The Hunt for Dark Infinity (The 13th Reality #2)

“Maybe he will once you quit acting like an idiot,” Sofia said.

“At least I’m acting,” Paul replied.

Sofia pulled back to punch him for his troubles when the screeching sound of a car slamming on its brakes in front of the cemetery entrance made them look in that direction. Tick’s heart skipped a beat when he realized it was his mom. She was already out the door and past the stone archway, running at full speed.

“Mom!” Tick yelled. “What are you doing?”

“Atticus, don’t leave yet!” she said, looking ridiculous as her arms pumped back and forth. Tick realized that he’d never, not once, seen his mother run before.

“What’s wrong?” he asked, lowering his voice now that she’d almost reached them, only twenty feet away.

“I have to tell you something—I have to tell you before you go.” She slowed, then stopped, sucking in air. “It’s very important.”

Tick was so relieved she wasn’t going to prevent him from leaving, he failed to realize how odd it was that she’d raced here to tell him . . . what?

“You okay?” he asked. “What is it?”

Having regained her breath, she began talking. “I should’ve told you this years ago—at the least, I should’ve told you four months ago. I—”

But Tick didn’t hear the rest of her sentence. Instead, in that instant, he and his friends were winked away to a very strange place.





Chapter


10


~

A Very Strange Place





Tick got his wish in one regard—the place was cold. Beyond that, he couldn’t find one positive thing about it.

They stood on a cracked stone road, small pools of stagnant water filling the gaps. The smoggy air reeked of things burnt—oil, rubber, tar. Metal structures lined the long street on both sides, towering over them, black and dirty. Tick first thought they were buildings of some kind, but that notion quickly evaporated. They were more like sculptures, the dark and twisted vision of some maniac artist.

“Man,” Paul whispered, “it’s like Gotham City.”
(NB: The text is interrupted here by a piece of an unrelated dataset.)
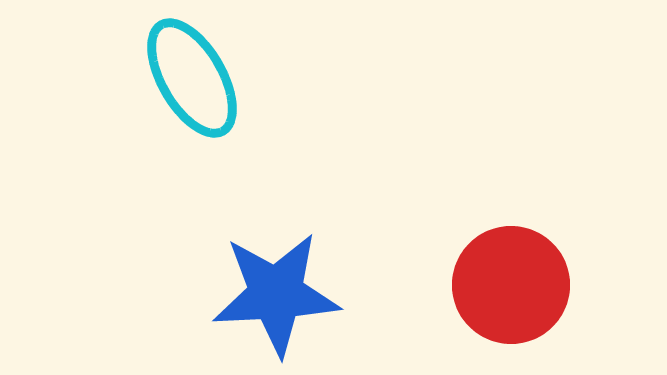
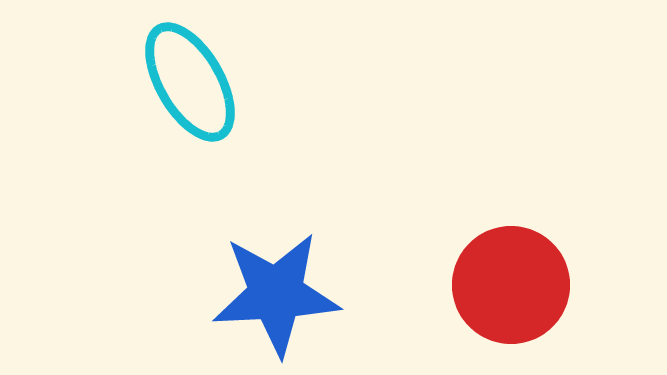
cyan ellipse: moved 2 px left, 4 px down
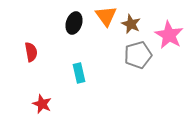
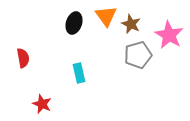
red semicircle: moved 8 px left, 6 px down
In some spots, wide, arching pieces rose fifty feet in the air, ending in a jagged, ripped edge as if some enormous monster had ripped the top off with its teeth. In other places, huge, towering cylinders—some taller than New York City skyscrapers—ascended to the sky until they disappeared into the menacing, storm-heavy clouds. Squat, deformed lumps sat in the nooks and crannies, like weathered statues of ancient Greek gods. Hideous carvings of animals, worse than the ugliest gargoyle Tick had ever seen balancing on the outer walls of a cathedral, lay strewn about like stray dogs, frozen in place by a rainstorm of molten metal. Random triangles and pentagons hung oddly from various structures, seeming to defy the laws of physics.

All of it, everything in sight, was made out of a dark gray metal that dully reflected the scant light filtering through the clouds above. And there was no variation—the bizarre structures and sculptures lay everywhere, in every direction, as far as Tick could see.

One word seemed to describe the place better than anything else: dreary.

“Where are we?” Sofia asked, slowly turning in a circle, just as Tick and Paul were.

Good question, Tick thought. He didn’t know if he was looking forward to any locals showing up to answer it.

“What kind of people would live here?” he asked, trying to shake the worry of his mom and her undelivered message.

“People who like to gouge their eyes out, obviously,” Paul said. “This has to be the ugliest place I’ve ever seen.”

“They ever heard of flowers?” Sofia said. “Maybe a splash of color here and there?”

“Do you think we’re in one of the Thirteen Realities?” Tick asked. “One we haven’t heard of yet?”

“Where else could we be?” Paul answered. “Does this look like something in Reality Prime to you?”

“I don’t know—maybe these are ruins or something.”

Paul coughed. “Uh . . . don’t think so, big guy. Pretty sure we would’ve heard about a place this weird.”

“What could’ve led to something like this?” Sofia asked, sliding her hand along the flat side of a large, boxy structure, big spheres bubbling out the side of it like pimples. “How could they be so different from us?”

Tick stepped toward one of the cylindrical towers, following Sofia’s lead and touching the black metal. It was as cold and hard as it looked.